Работать в поле оказалось весело, хотя и не очень-то легко. Женщины и мужчины постарше под руководством Маргариты Васильевны собирали и тут же перебирали урожай, более крепкие мужчины и парни под командованием Петра Анатольевича таскали полные мешки. То тут, то там раздавались смех и шуточки, частенько скабрезные, но все же не переходившие грань приличия, а то и песни. Тетя Маша, взяв в помощницы Кью, готовила обед на полевой кухне, и вышел тот обед вкуснее, чем в самых дорогих ресторанах.
После обеда мы снова, уже не так бодро, но все же весело, отправились на поле, на котором вскоре началось оживление: Петр Анатольевич, на время оставив Андрея Ивановича руководить грузчиками, пошел фотографировать своих подчиненных. Это, как я вскоре поняла, была конторская традиция – делать «картофельные» фотографии сотрудников.
– Эй, Хаук, собирай своих, вы у меня сегодня не отвертитесь, как в прошлом году, все в объектив попадете. На-та, вы тоже к ним, это ведь ваша команда, нечего скромничать в сторонке.

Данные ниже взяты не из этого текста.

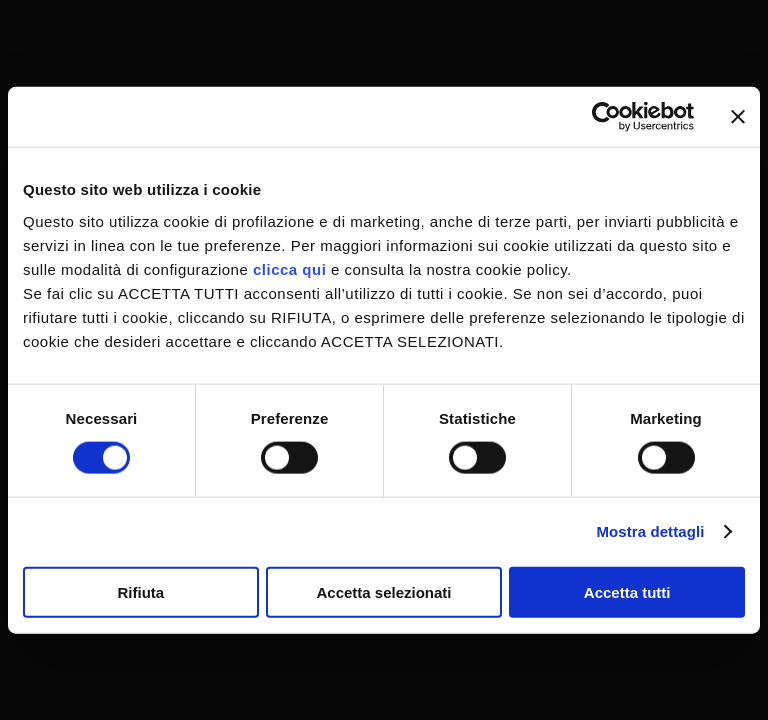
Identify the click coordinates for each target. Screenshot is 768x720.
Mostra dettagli (650, 531)
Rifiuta (140, 591)
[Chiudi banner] (738, 117)
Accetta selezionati (383, 591)
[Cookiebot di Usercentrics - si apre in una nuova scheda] (606, 117)
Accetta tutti (627, 591)
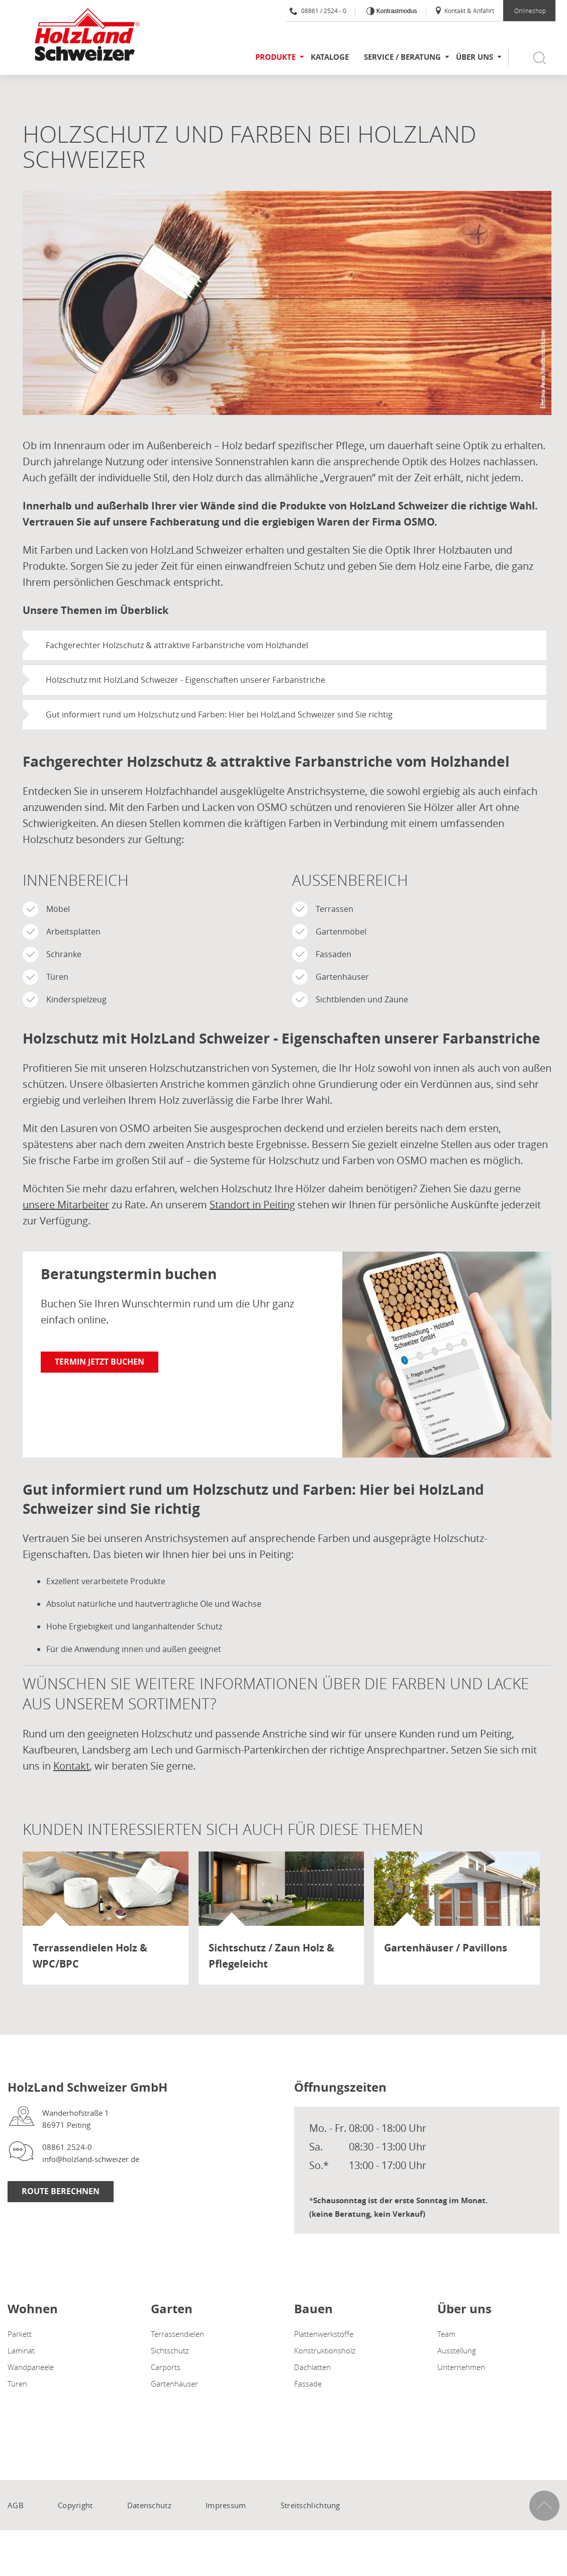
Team (446, 2334)
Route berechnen (61, 2191)
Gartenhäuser (174, 2384)
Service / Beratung (402, 57)
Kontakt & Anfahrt (464, 11)
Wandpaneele (31, 2367)
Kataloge (330, 57)
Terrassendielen (177, 2334)
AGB (16, 2505)
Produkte (275, 57)
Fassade (308, 2384)
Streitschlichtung (310, 2505)
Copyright (75, 2505)
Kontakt (71, 1766)
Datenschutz (149, 2505)
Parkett (20, 2334)
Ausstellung (456, 2350)
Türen (17, 2384)
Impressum (226, 2505)
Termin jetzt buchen (99, 1361)
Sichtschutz (170, 2350)
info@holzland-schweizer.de (90, 2159)
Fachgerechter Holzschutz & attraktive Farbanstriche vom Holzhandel (177, 645)
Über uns (474, 57)
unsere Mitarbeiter (66, 1204)
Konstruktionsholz (324, 2350)
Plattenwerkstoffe (323, 2334)
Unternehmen (461, 2367)
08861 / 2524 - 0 (318, 11)
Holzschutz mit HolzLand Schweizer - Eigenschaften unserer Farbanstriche (185, 679)
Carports (165, 2367)
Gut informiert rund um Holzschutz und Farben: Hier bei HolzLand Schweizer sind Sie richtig (219, 714)
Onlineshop (530, 11)
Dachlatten (312, 2367)
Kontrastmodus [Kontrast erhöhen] (395, 11)
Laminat (21, 2350)
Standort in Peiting (252, 1204)
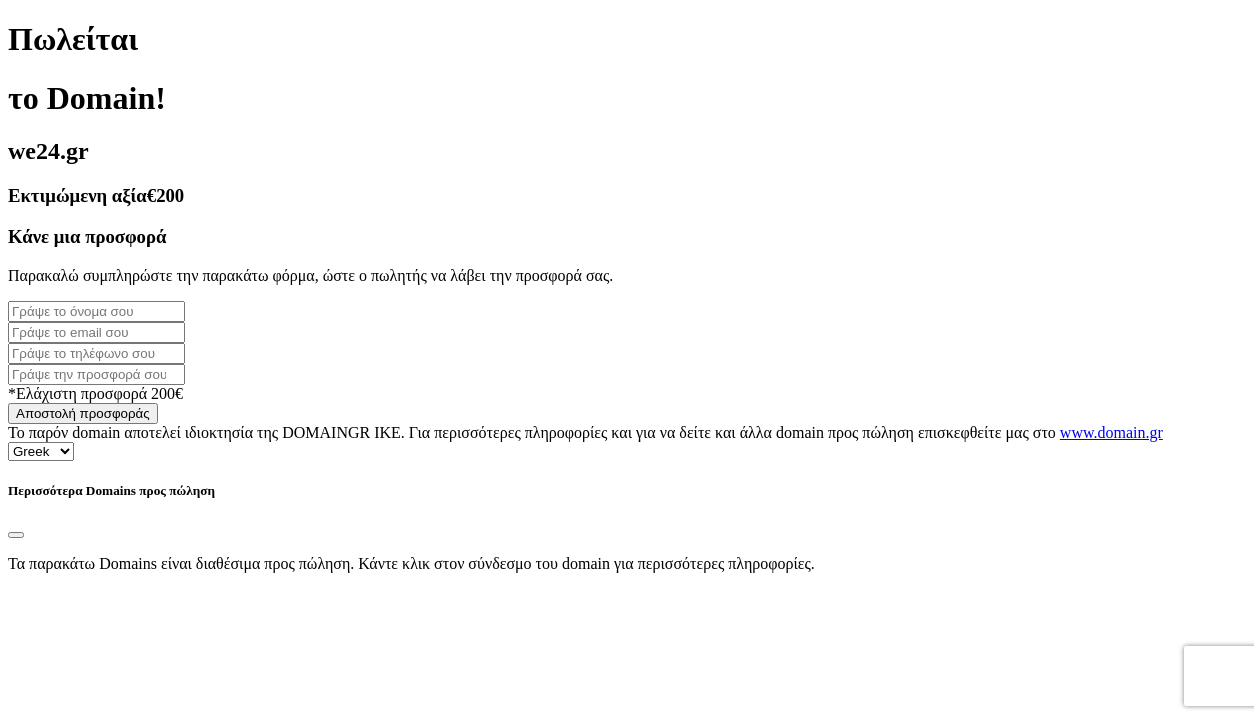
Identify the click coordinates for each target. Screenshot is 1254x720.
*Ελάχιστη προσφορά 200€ (95, 393)
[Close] (16, 535)
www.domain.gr (1111, 432)
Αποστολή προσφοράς (83, 413)
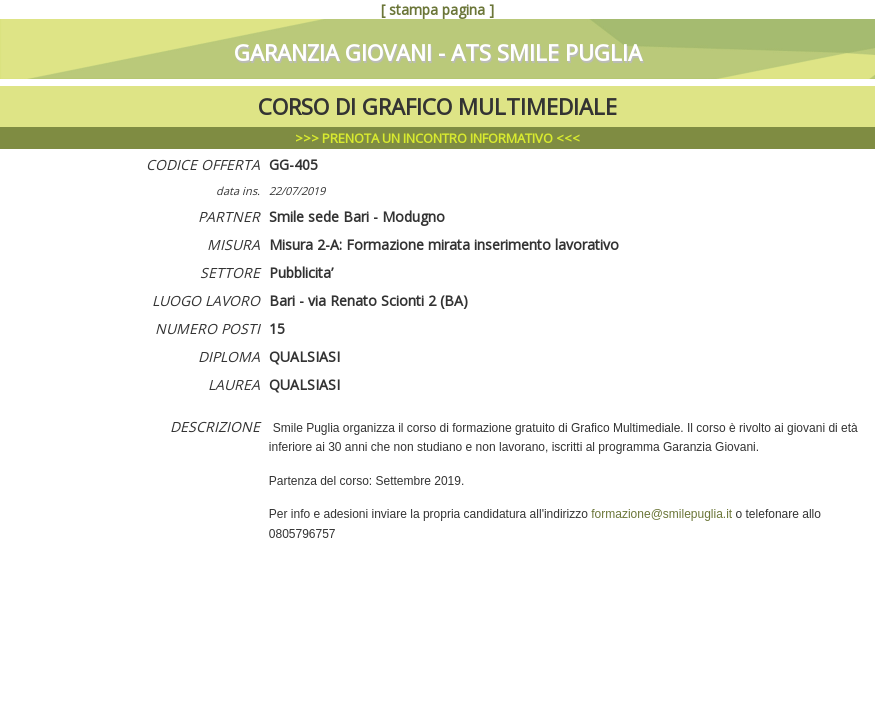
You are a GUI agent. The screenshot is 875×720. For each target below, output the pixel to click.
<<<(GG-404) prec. (145, 9)
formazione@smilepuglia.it (661, 514)
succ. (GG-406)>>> (729, 9)
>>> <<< (437, 138)
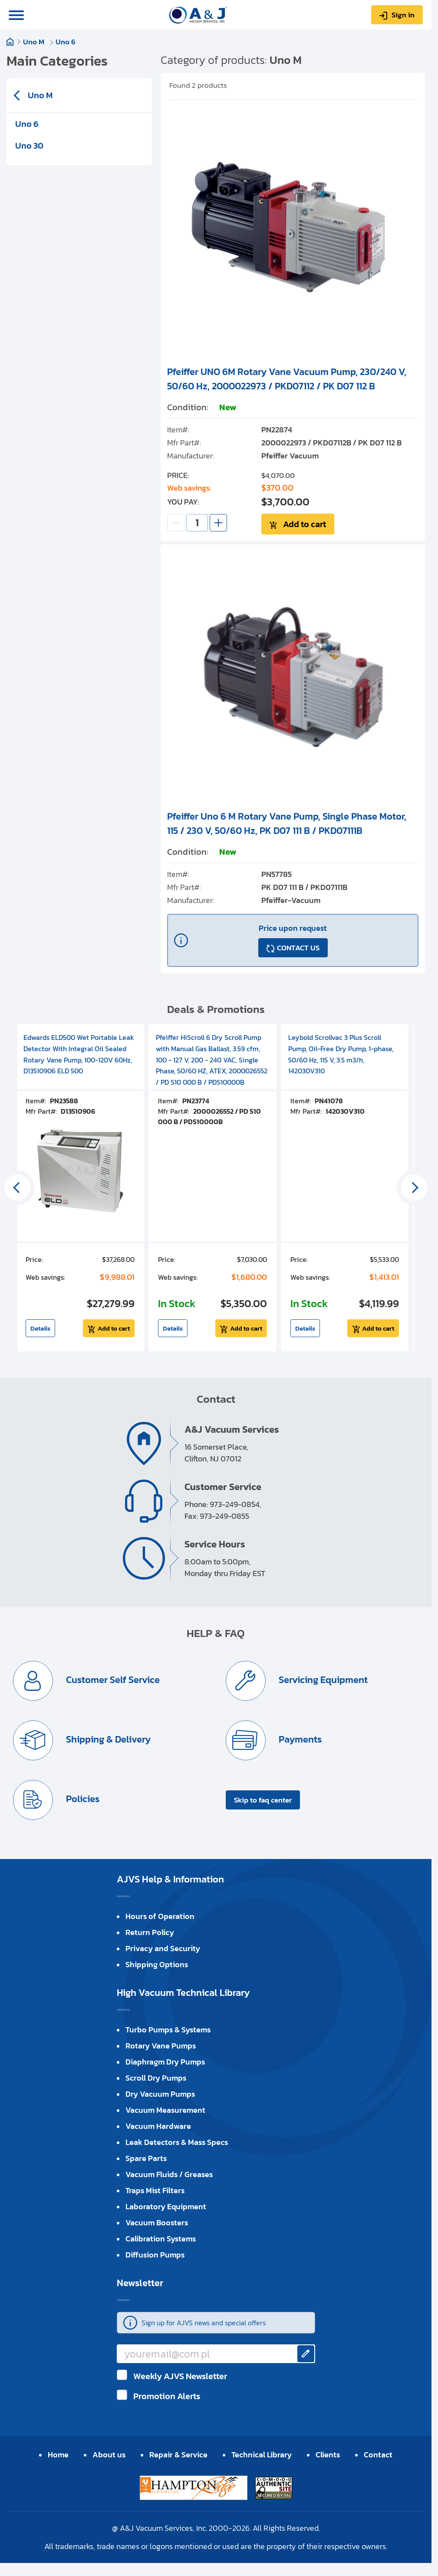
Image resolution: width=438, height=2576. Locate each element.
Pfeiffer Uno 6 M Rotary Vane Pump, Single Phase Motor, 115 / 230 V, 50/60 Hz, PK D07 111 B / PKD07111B (286, 823)
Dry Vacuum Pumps (160, 2094)
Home (10, 42)
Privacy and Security (162, 1948)
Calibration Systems (160, 2238)
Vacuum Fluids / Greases (169, 2174)
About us (108, 2454)
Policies (81, 1799)
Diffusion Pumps (154, 2255)
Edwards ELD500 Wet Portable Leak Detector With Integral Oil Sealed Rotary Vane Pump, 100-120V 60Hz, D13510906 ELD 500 (78, 1054)
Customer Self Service (112, 1680)
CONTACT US (298, 947)
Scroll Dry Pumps (155, 2078)
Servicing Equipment (322, 1680)
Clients (328, 2454)
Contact (378, 2454)
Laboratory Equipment (165, 2206)
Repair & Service (178, 2454)
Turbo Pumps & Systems (168, 2029)
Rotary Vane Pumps (160, 2046)
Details (40, 1328)
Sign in (403, 14)
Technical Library (261, 2454)
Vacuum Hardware (158, 2126)
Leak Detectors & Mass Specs (176, 2142)
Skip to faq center (263, 1800)
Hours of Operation (159, 1916)
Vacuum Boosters (156, 2222)
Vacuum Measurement (165, 2110)
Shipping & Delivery (107, 1740)
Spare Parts (146, 2158)
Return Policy (149, 1932)
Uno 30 (29, 145)
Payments (299, 1740)
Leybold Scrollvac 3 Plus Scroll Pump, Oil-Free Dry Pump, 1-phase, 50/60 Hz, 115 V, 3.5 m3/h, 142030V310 (340, 1054)
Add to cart (304, 524)
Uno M (34, 41)
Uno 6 (66, 41)
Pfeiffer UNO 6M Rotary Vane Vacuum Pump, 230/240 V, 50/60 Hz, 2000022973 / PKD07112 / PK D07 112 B (286, 379)
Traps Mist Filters (154, 2190)
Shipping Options (156, 1964)
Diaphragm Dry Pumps (165, 2062)
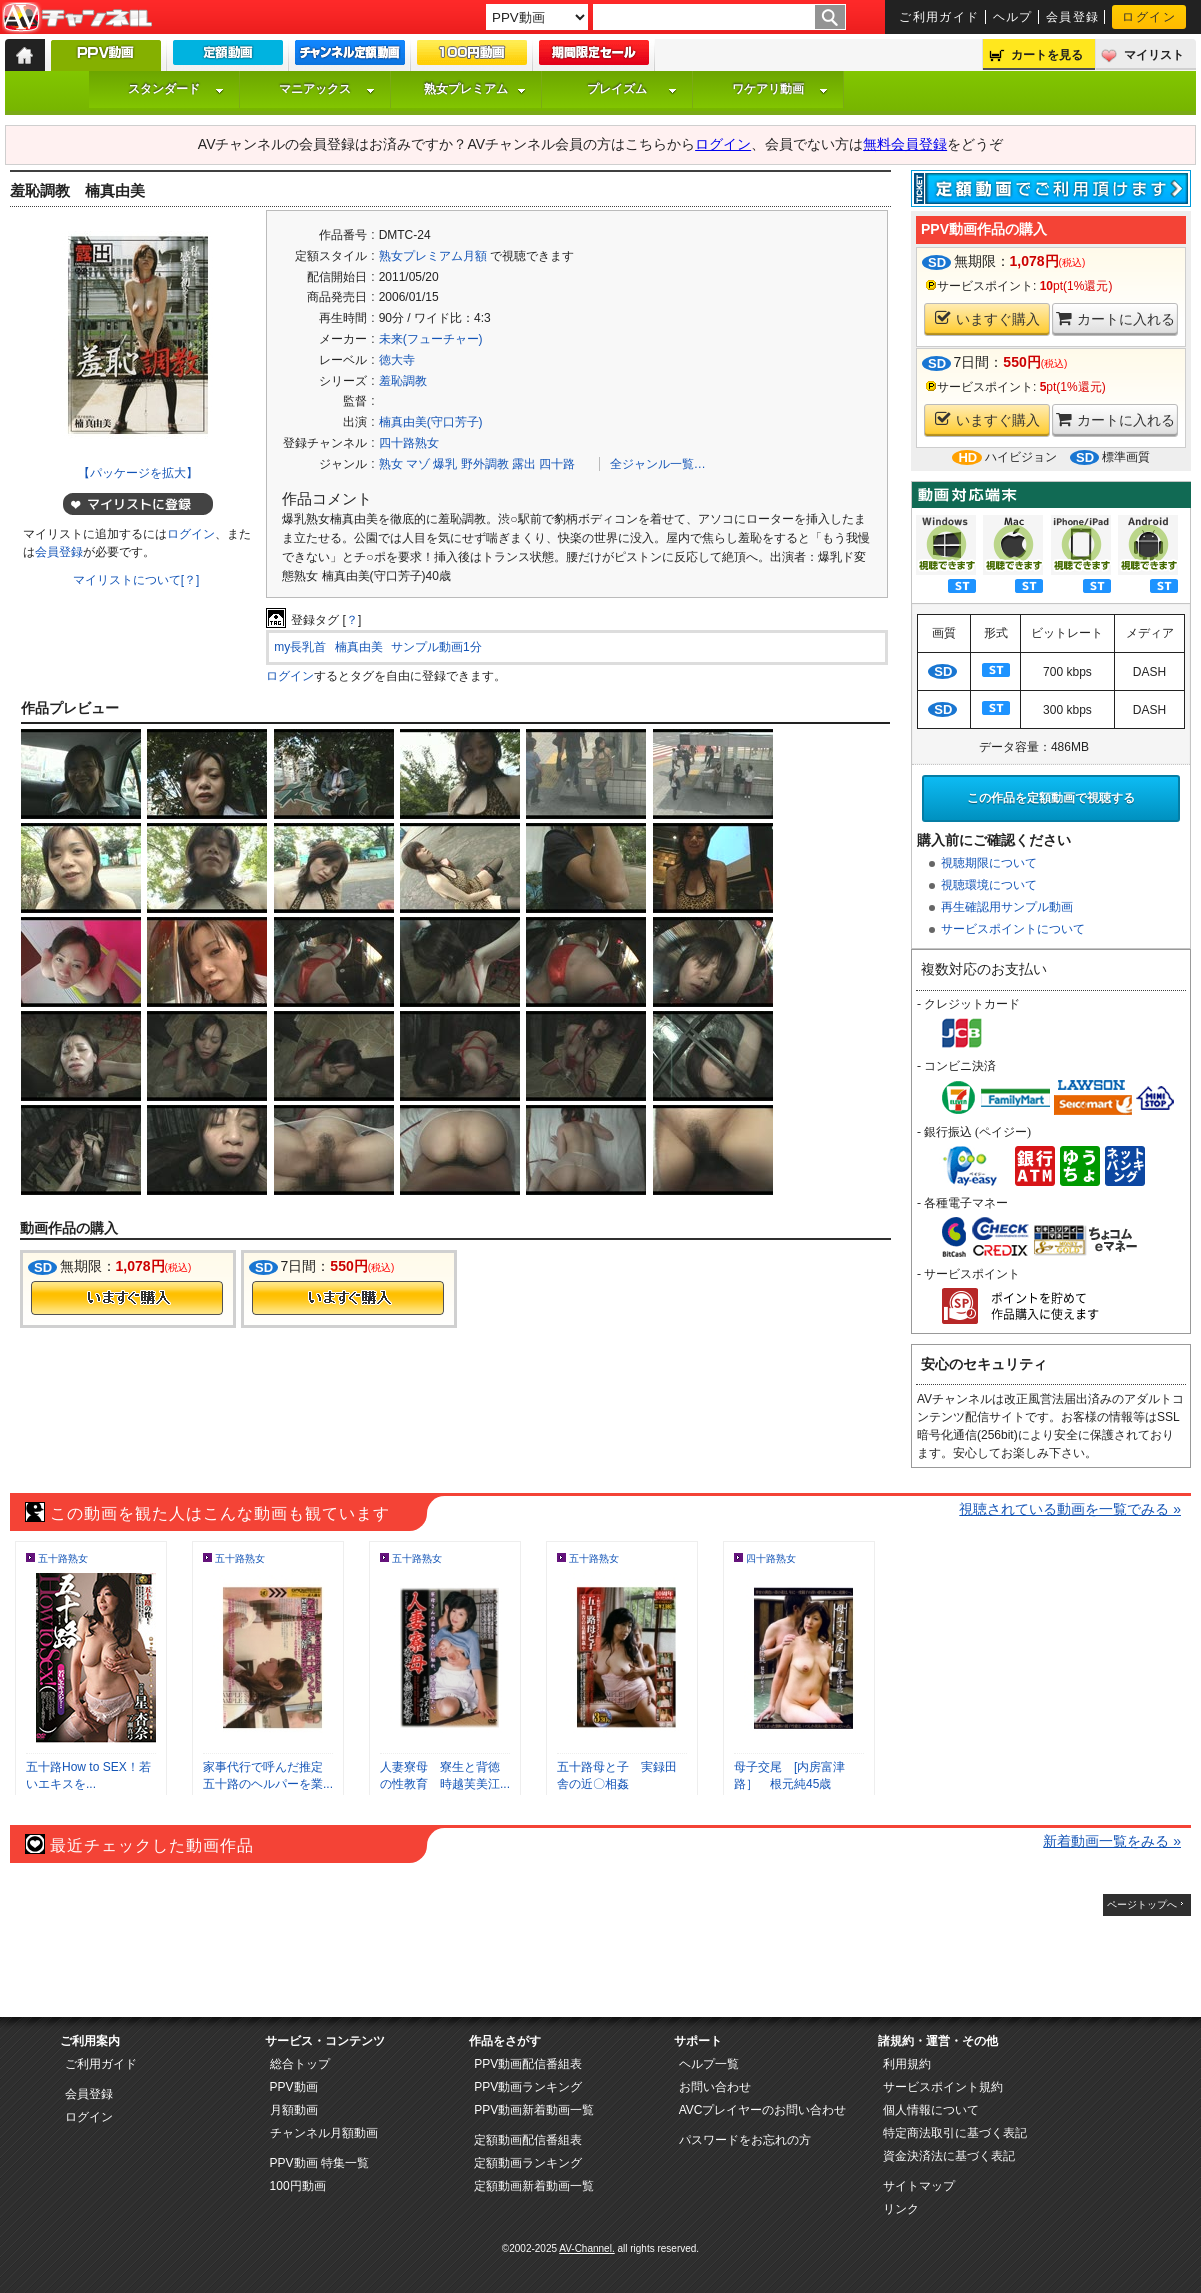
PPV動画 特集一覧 (319, 2163)
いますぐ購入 (987, 318)
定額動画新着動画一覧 (534, 2186)
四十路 (557, 464)
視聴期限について (989, 863)
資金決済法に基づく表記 (949, 2156)
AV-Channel (77, 18)
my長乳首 (300, 647)
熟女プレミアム (475, 89)
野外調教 (485, 464)
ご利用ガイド (939, 17)
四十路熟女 (409, 443)
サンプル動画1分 (436, 647)
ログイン (1149, 17)
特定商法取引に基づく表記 (955, 2133)
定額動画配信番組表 (528, 2140)
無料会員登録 (905, 144)
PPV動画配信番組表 (528, 2064)
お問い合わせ (715, 2087)
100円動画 (298, 2186)
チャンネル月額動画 (324, 2133)
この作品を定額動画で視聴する (1051, 798)
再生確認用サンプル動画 (1007, 907)
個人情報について (931, 2110)
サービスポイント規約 (943, 2087)
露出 (524, 464)
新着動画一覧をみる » (1112, 1841)
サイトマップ (919, 2186)
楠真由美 (359, 647)
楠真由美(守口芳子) (431, 422)
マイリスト (1154, 55)
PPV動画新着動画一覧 (534, 2110)
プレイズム (632, 89)
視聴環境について (989, 885)
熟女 (391, 464)
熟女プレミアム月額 (433, 256)
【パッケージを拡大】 (138, 473)
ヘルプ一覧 (709, 2064)
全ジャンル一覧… (658, 464)
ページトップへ (1142, 1904)
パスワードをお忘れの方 (745, 2140)
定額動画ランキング (528, 2163)
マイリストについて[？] (136, 580)
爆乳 (445, 464)
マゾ (418, 464)
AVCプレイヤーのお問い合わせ (763, 2110)
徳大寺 (397, 360)
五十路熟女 (63, 1558)
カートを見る (1047, 55)
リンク (901, 2209)
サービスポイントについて (1013, 929)
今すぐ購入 (127, 1298)
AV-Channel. (586, 2248)
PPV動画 (294, 2087)
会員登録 (1073, 17)
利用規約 (907, 2064)
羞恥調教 (403, 381)
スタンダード (176, 89)
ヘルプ (1013, 17)
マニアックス (327, 89)
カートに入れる (1115, 318)
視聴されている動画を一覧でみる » (1070, 1509)
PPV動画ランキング (528, 2087)
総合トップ (300, 2064)
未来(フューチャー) (431, 339)
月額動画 (294, 2110)
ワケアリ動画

Через несколько минут он составил из нас композицию «доблестные борцы с урожаем», и мы, грязные, потные и несколько недовольные, улыбнулись камере дорогого фотоаппарата.
– Все, ребята, ждите файла с фотками. – Петр Анатольевич, махнув рукой, побежал к женщинам из отдела обслуживания, а мы, успевшие за эти несколько минут немного передохнуть, вернулись к работе.
Тяжелая работа все же не была неприятной, ведь работали все и для себя, поэтому ноющие руки и спины не мешали вечером, на обратном пути, смеяться и уже всем вместе горланить песни, да так, что автобусы качались. Все же в чем-то древние традиции верны: такие полевые работы не утомляют душу, как сиденье в душных офисах, а дарят радость хорошо выполненного дела.
* * *
К вечеру четверга мы все же подустали. Это только кажется, что собирать картошку легко, а на самом деле тренировка похлеще всяких фитнесов: наклон, разгибание, подкопка лопатой и переборка клубней, от которой пальцы к вечеру корежит, как от артрита. А тут еще погода, все лето бывшая мягкой, теплой и с дождиками вовремя (в моем мире, я это отлично помнила, лето две тысячи семнадцатого было не очень хорошим), начала портиться: небо нахмурилось, опустилось пониже, и стало сыпать чем-то немногим крупнее тумана. Тепло, но душно, сыро и на нервы действует. Так что песен в автобусе уже не пели, а тихо разговаривали, довольствуясь в качестве собеседников соседями по лавке. Мне повезло – я сидела лицом к соседям. Рядом со мной ехал Хаук, а напротив расположились Лаки и Павел Иванович, настоявший на том, что он «не развалится всего от одного дня в поле» и «дайте же молодость старому человеку вспомнить, на девушек посмотреть». Теперь старый ученый беседовал с парнями, а я слушала, не вмешиваясь в разговор, касавшийся, в основном, теорий пространства и влияния экспериментов исконников на людей. Павел Иванович долго слушал Хаука, потом заговорил сам:
– Я с первого нападения отслеживаю, что происходит на Земле, и меня кое-что настораживает. Некоторые события укладываются в теорию, которую отчасти поддерживал ваш дед, Лаки. В последнее время все чаще стали наблюдаться пространственно-временные сбои, разновременность вроде бы одновременных событий. Наиболее простой и распространенный пример: люди договорились о встрече в определенное время, и один из них пришел намного раньше, хотя изначально сильно опаздывал и не мог преодолеть это расстояние за столь короткое время, а второй, наоборот, очень задержался, притом, что находился рядом с местом встречи, и уверен, что пробыл в дороге минут пять.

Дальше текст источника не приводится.